Alessio Natalizia is a busy man at the moment. Alongside his harmonious dream-pop day band Banjo or Freakout, he also records with Sam Willis as electronic outfit Walls – and has recently started a record label with Willis, Ecstatic. How he has found any space for his new project, Not Waving, is beyond me.

Eschewing the pop of Banjo or Freakout and the modern electronica of Walls, Not Waving makes electronic music that’s inspired as much by post-punk as it is by late 70s and early-80s digital music. On the debut album Umwelt waves of synths pulse and flow like a blissed-out Suicide, while the gleaming production has more than a nod towards Italo disco about it.
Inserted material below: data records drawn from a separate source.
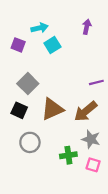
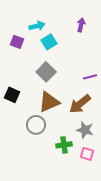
gray square: (28, 84) -> (46, 72), moved
black square: (19, 110) -> (12, 95), moved
gray circle: (30, 142) -> (36, 125), moved

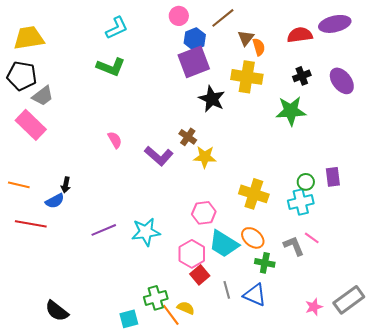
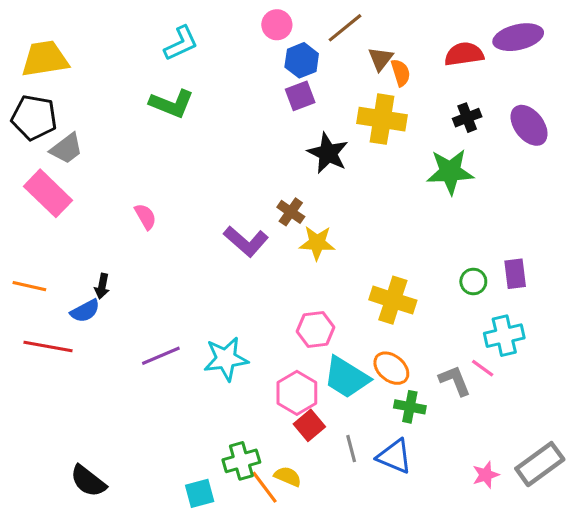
purple square: (194, 62) -> (300, 96), size x0.6
pink semicircle: (115, 140) -> (145, 217), moved
cyan cross: (301, 202) -> (504, 336), moved

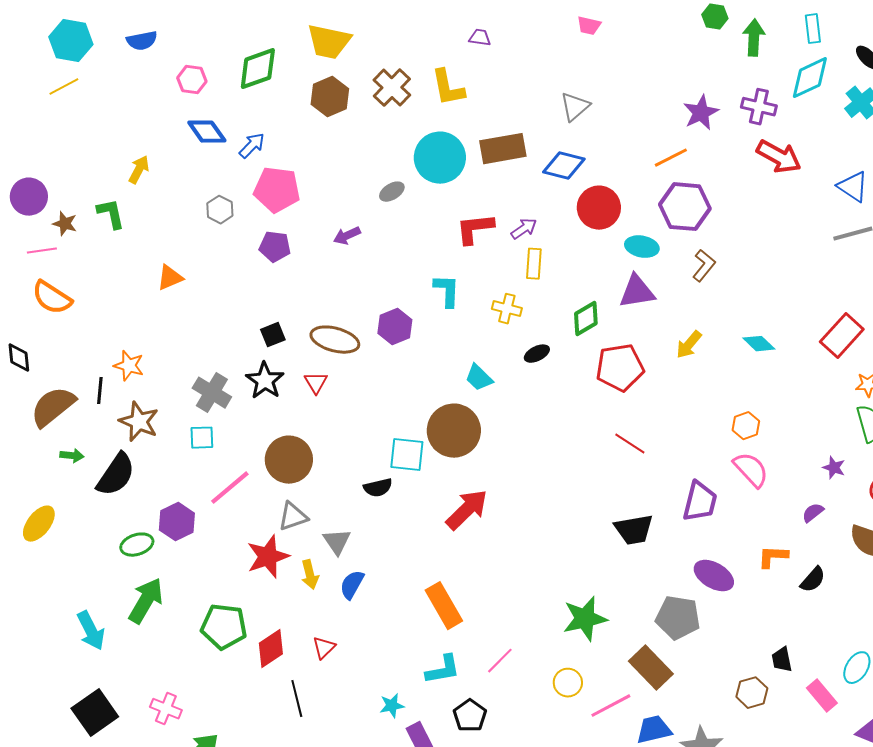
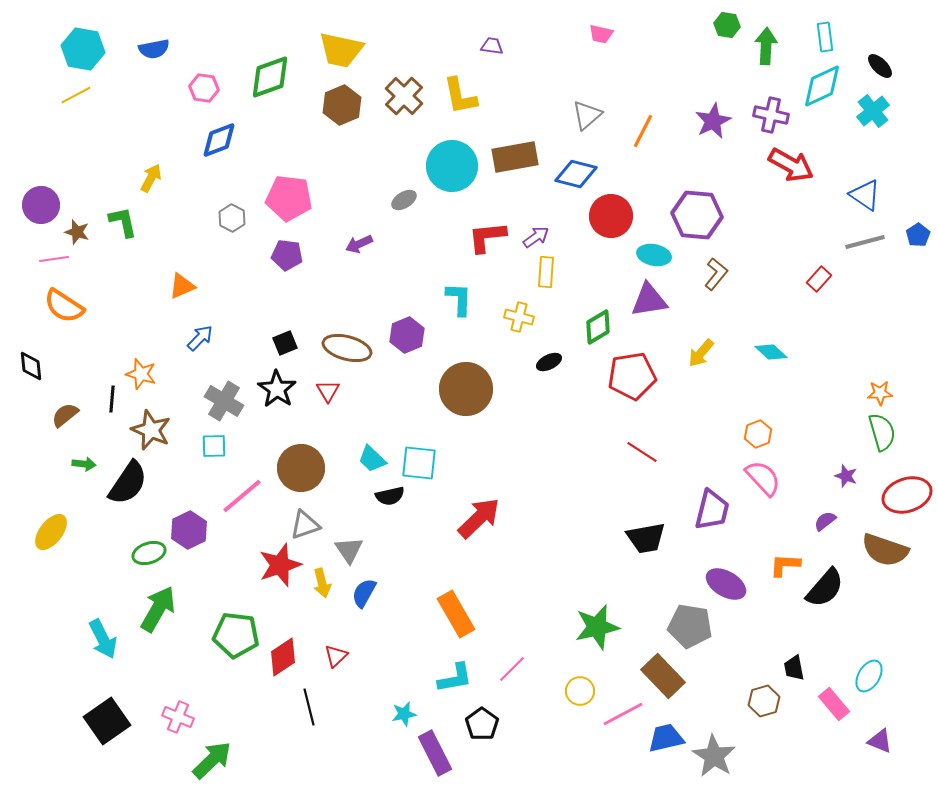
blue diamond: (207, 132) -> (219, 140), turned -75
blue arrow: (252, 146) -> (200, 338), moved
orange line: (671, 158) -> (643, 131), moved, turned -36
red rectangle: (842, 336) -> (819, 279), moved, size x0.6
cyan trapezoid: (479, 378) -> (372, 459), moved
brown semicircle: (53, 407) -> (65, 415), size x0.6
brown circle: (454, 431) -> (466, 389), moved
black semicircle: (813, 580) -> (825, 588), size x1.5

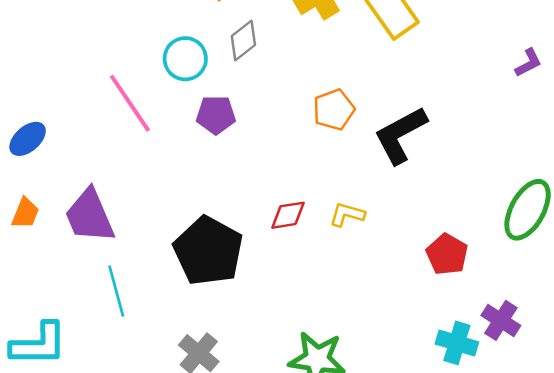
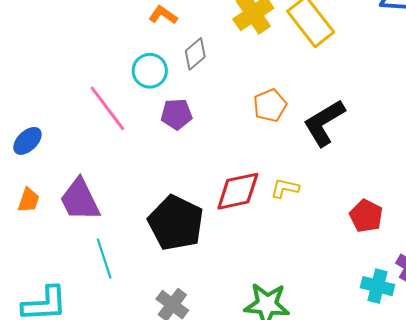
red diamond: (288, 215) -> (238, 191), size x1.6

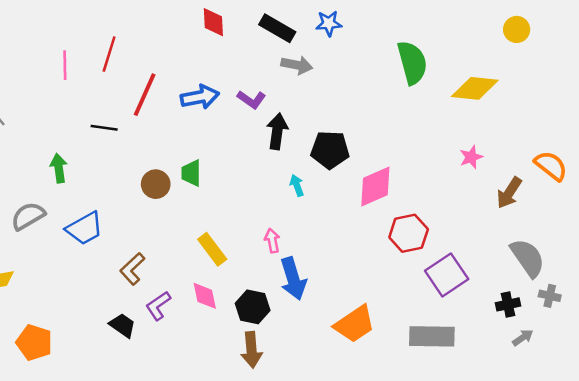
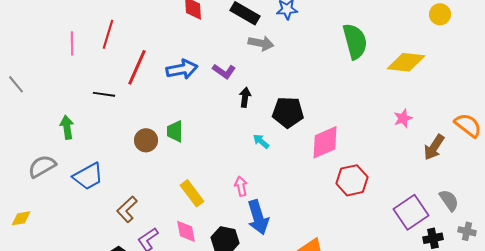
black arrow: (277, 131) -> (245, 97), size x0.7
cyan arrow: (297, 185) -> (261, 141), turned -30
gray semicircle: (528, 258) -> (449, 200), size x0.7
purple square: (447, 275) -> (411, 212), moved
There’s also a serious intensity to this music: the record is a dark and claustrophobic experience, perhaps coming from the interest Natalizia took in the concept of Remote Viewing whilst recording the tracks that would form Umwelt. It’s a battle between rationality and a belief in the paranormal that takes place over the album’s tracks, as Natalizia questions the concept of extra-sensory perception. We caught up with the London based Italian recently to find out more about remote viewing and, of course, the music of Not Waving.

First of all, does the name come from the Stevie Smith poem, and does it fit the music you’re making as Not Waving?

The name Not Waving primarily comes from the title of a This Heat song but when I decided to go with it I did think the Stevie Smith poem would fit very well with what I had in mind. It is such a powerful poem – a drowning person whose distress in the water is mistaken for waving. Wow. That is a pretty strong image… so powerful and raw but also simple and open to a multitude of interpretations about peace, death, fear, suicide, sense of abandonment and a possible cry for help all together.

What made you want to make new music away from Walls and Banjo or Freakout? Was it simply the case that the ideas you had didn’t fit either act’s sound?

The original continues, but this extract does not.